2.  Section 3(a) of the Rights Agreement is hereby amended by
    deleting "20%" from line 14 thereof and inserting "15%" in lieu
    thereof. 

3.  Section 34 of the Rights Agreement is hereby amended by deleting
    such section in its entirety. 

4.  The form of Right Certificate attached to the Rights Agreement as
    Exhibit B is hereby amended by inserting after "June 21, 1989" in
    line 5 of the first paragraph on page B-1 the phrase "and as
    amended as of August 17, 1995". 

5.  The form of Summary of Rights to Purchase Preferred Shares
    attached to the Rights Agreement as Exhibit C is hereby amended
    as follows: 

         (i)  Line 14 of the first paragraph on page C-1 is amended
    by deleting such 14th line and inserting in its place "Agreement,
    as amended as of August 17, 1995 (the "Rights Agreement"),
    between the Company and The".

         (ii) Line 4 of the second paragraph appearing on page C-1 is
    amended by deleting "20%" and inserting "15%" in lieu thereof and
    Line 10 of such paragraph is amended by deleting "20%" and
    inserting "15%" in lieu thereof. 

         (iii) Line 3 of the second paragraph appearing on page C-3
    is amended by deleting "20%" and inserting "15%" in lieu thereof.

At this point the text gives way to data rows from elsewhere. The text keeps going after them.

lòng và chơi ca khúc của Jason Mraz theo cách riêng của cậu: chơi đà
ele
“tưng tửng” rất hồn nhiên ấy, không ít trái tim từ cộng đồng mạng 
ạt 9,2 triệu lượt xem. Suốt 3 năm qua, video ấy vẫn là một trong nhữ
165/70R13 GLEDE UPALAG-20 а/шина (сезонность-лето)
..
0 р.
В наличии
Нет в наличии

         (iv) Line 3 of the second paragraph appearing on page C-4 is
    amended by deleting "20%" and inserting "15%" in lieu thereof.

         (v)  The fourth paragraph on page C-4 (including the first
    four lines appearing on page C-5) is hereby deleted in its
    entirety. 

6.  This Amendment shall be governed by and construed in accordance
    with the laws of the State of Delaware.

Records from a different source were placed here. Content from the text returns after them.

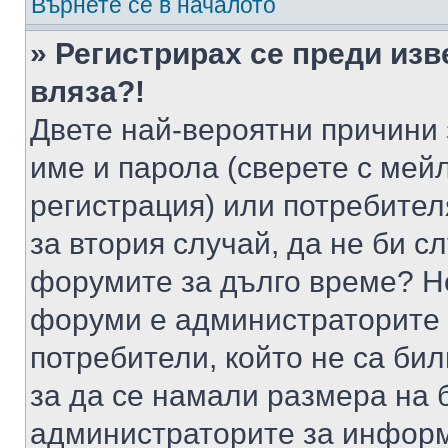
Върнете се в началото
» Регистрирах се преди изв
вляза?!
Двете най-вероятни причини 
име и парола (сверете с мейл
регистрация) или потребителя
за втория случай, да не би с
форумите за дълго време? Н
форуми е администраторите 
потребители, който не са би
за да се намали размера на 
администраторите за информ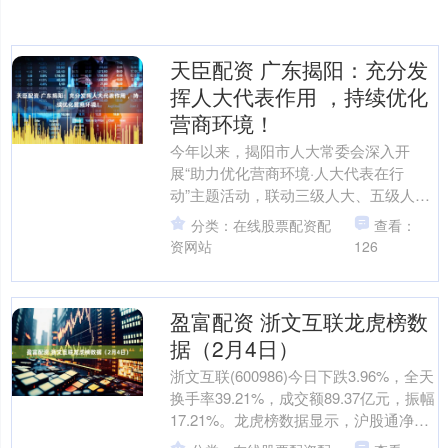
天臣配资 广东揭阳：充分发
挥人大代表作用 ，持续优化
营商环境！
今年以来，揭阳市人大常委会深入开
展“助力优化营商环境·人大代表在行
动”主题活动，联动三级人大、五级人大
代表，开展代表视察、调研、走访、进
分类：在线股票配资配
查看：
联络站等活动，深入产业企....
资网站
126
盈富配资 浙文互联龙虎榜数
据（2月4日）
浙文互联(600986)今日下跌3.96%，全天
换手率39.21%，成交额89.37亿元，振幅
17.21%。龙虎榜数据显示，沪股通净买
入1.39亿元，营业部席位....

7.  This Amendment may be executed in any number of counterparts and
    each of such counterparts shall for all purposes be deemed to be
    an original, and all such counterparts shall together constitute
    but one and the same instrument. 

8.  Except as expressly set forth herein, this Amendment shall not,
    by implication or otherwsie, alter, modify, amend or in any way
    affect any of the terms, conditions, obligations, covenants or
    agre ments contained in the Rights Agreement, all of which are
    ratified and affirmed in all respects and shall continue in full
    force and effect. 
















    IN WITNESS WHEREOF, the parties hereto have caused this Amendment
to be duly executed and attested, all as of the day and year first
above written. 

Attest:                           IMC GLOBAL INC. 

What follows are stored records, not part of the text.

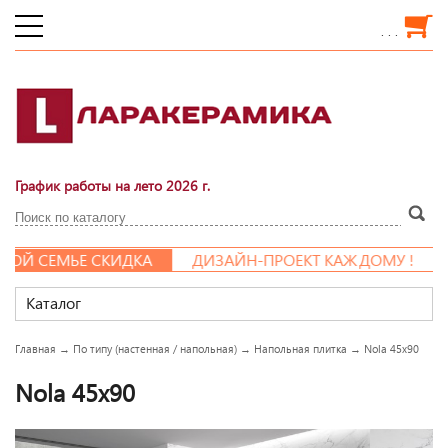
. . .
График работы на лето 2026 г.
ОЙ СЕМЬЕ СКИДКА
ДИЗАЙН-ПРОЕКТ КАЖДОМУ !
Каталог
Главная
→
По типу (настенная / напольная)
→
Напольная плитка
→
Nola 45x90
Nola 45x90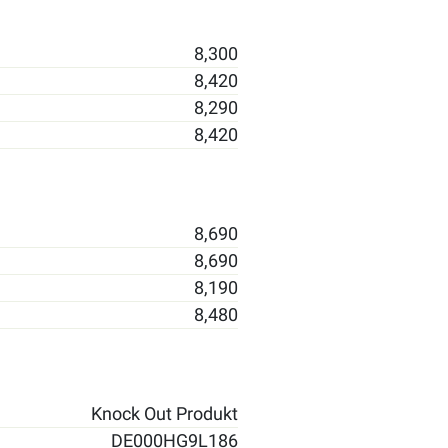
8,300
8,420
8,290
8,420
8,690
8,690
8,190
8,480
Knock Out Produkt
DE000HG9L186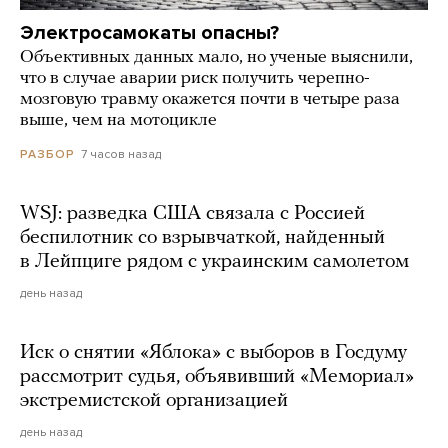
Электросамокаты опасны?
Объективных данных мало, но ученые выяснили,
что в случае аварии риск получить черепно-
мозговую травму окажется почти в четыре раза
выше, чем на мотоцикле
7 часов назад
РАЗБОР
WSJ: разведка США связала с Россией
беспилотник со взрывчаткой, найденный
в Лейпциге рядом с украинским самолетом
день назад
Иск о снятии «Яблока» с выборов в Госдуму
рассмотрит судья, объявивший «Мемориал»
экстремистской организацией
день назад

By:  MARSCHALL I. SMITH           By: WENDELL F. BUECHE       
     Marschall I. Smith               Wendell F. Bueche       
     Secretary                        Chairman of the Board 

Attest:                           THE FIRST NATIONAL BANK OF CHICAGO



By:MICHAEL R. PHALEN              By:  R. WIENCEK
   Michael R. Phalen                   R. Wiencek
   Vice President                      Assistant Vice President

































































                                            EXHIBIT 20 


NORTHBROOK, IL., August 17, 1995 -- IMC Global Inc. (NYSE symbol:
IGL) announced that its Board of Directors, at a regularly scheduled
meeting, amended its Stockholder Rights Plan to enhance the ability
of the Rights Plan to protect the Company's stockholders should the
Company become the target of coercive or unfair takeover tactics.
The amendments to the Rights Plan were not taken in response to any
known effort to acquire the Company. 

    The Board, pursuant to the authority vested in it under the
Rights Plan, adopted amendments to reduce the triggering threshold
from 20% to 15%.  As a result, subject to certain exceptions, the
acquisition by a person or group of 15% or more the Company's Common
Stock will entitle the holders of rights to purchase a specified
amount of the Company's Common Stock at 50% of the market value.  In
addition, the amendments will allow the Board of Directors to avoid
the triggering of the Rights Plan in the event that it determines
that a person's acquisition of the triggering percentage of the
Company's Common Stock was inadvertent.

    IMC Global is one of the world's leading producers of crop
nutrients for agriculture.  It mines and processes potash in the
United States and Canada; and is a joint-venture partner in
IMC-Agrico Company, the nation's largest producer, marketer and
distributor of phosphate crop nutrients.  The Company also produces
sulphur and oil through other joint-venture operations.